É improvável que 2.500
especialistas estejam errados. Mas vale ter em mente o caso do éter, que abre
este texto.
Para finalizar, retome-se Gray,
com seu magistral e impressionante "Cachorros de Palha" (Record,
2005). O filósofo defende que o movimento verde sofre, nas origens, do mesmo
mal do cristianismo e da própria ciência, a saber: o humanismo, este no sentido
de que o homem é superior a outras espécies animais, é senhor de seu destino,
pode controlar a tecnologia que cria e acredita na ilusão de progresso - algo
que o britânico diz fazer sentido só no âmbito da ciência e não na ética, na
política, nas artes, na literatura...
Natureza humana - Gray defende que a espécie humana
é dominadora e destrutiva. E não adianta tergiversar, diz ele: somos assim, é a
nossa natureza humana, algo negado, na política, ao longo da história, pela
direita e pela esquerda e que está, para ficar num só exemplo, na raiz de
genocídios.
O alento em todo o pessimismo de
Gray é que a Terra, como sistema robusto que é, resistirá à infecção por
humanos. Mas a um preço: destruição da fauna e da flora. Seguindo o pessimismo
de Gray, é possível que tudo o que foi dito até aqui seja algo de menor
importância. "A destruição do mundo natural não é o resultado do
capitalismo global, da industrialização, da 'civilização ocidental' ou de
qualquer falha nas instituições humanas. É consequência do sucesso
evolucionário de um primata excepcionalmente rapinador. Ao longo de toda a
história e pré-história, o avanço humano tem coincidido com devastação
ecológica", escreve ele.
Neste momento de Rio+20, a
reflexão mais profunda, talvez, não deva ser sobre essa ou aquela política,
esse ou aquele dado científico, isso ou aquilo da economia.
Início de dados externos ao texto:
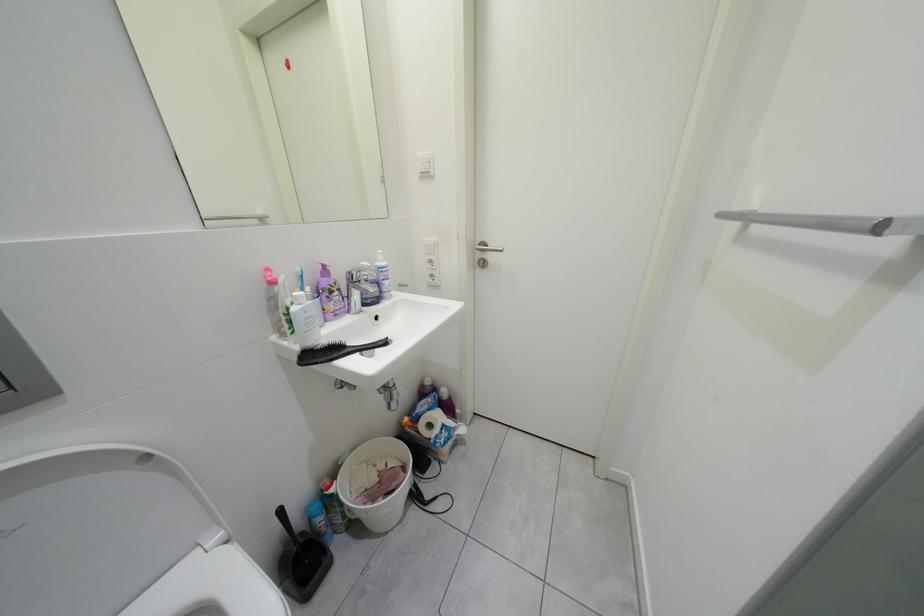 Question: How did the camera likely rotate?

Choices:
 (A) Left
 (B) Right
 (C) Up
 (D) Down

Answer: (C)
Mas, sim, sobre
quem (realmente) somos, se valemos a pena.
E uma das análises mais profundas
sobre essa questão está em "Cachorros de Palha". Vale ler, mesmo que
seja para discordar.
* A equipe do Jornal da Ciência
esclarece que o conteúdo e opiniões expressas nos artigos assinados são de
responsabilidade do autor e não refletem necessariamente a opinião do jornal.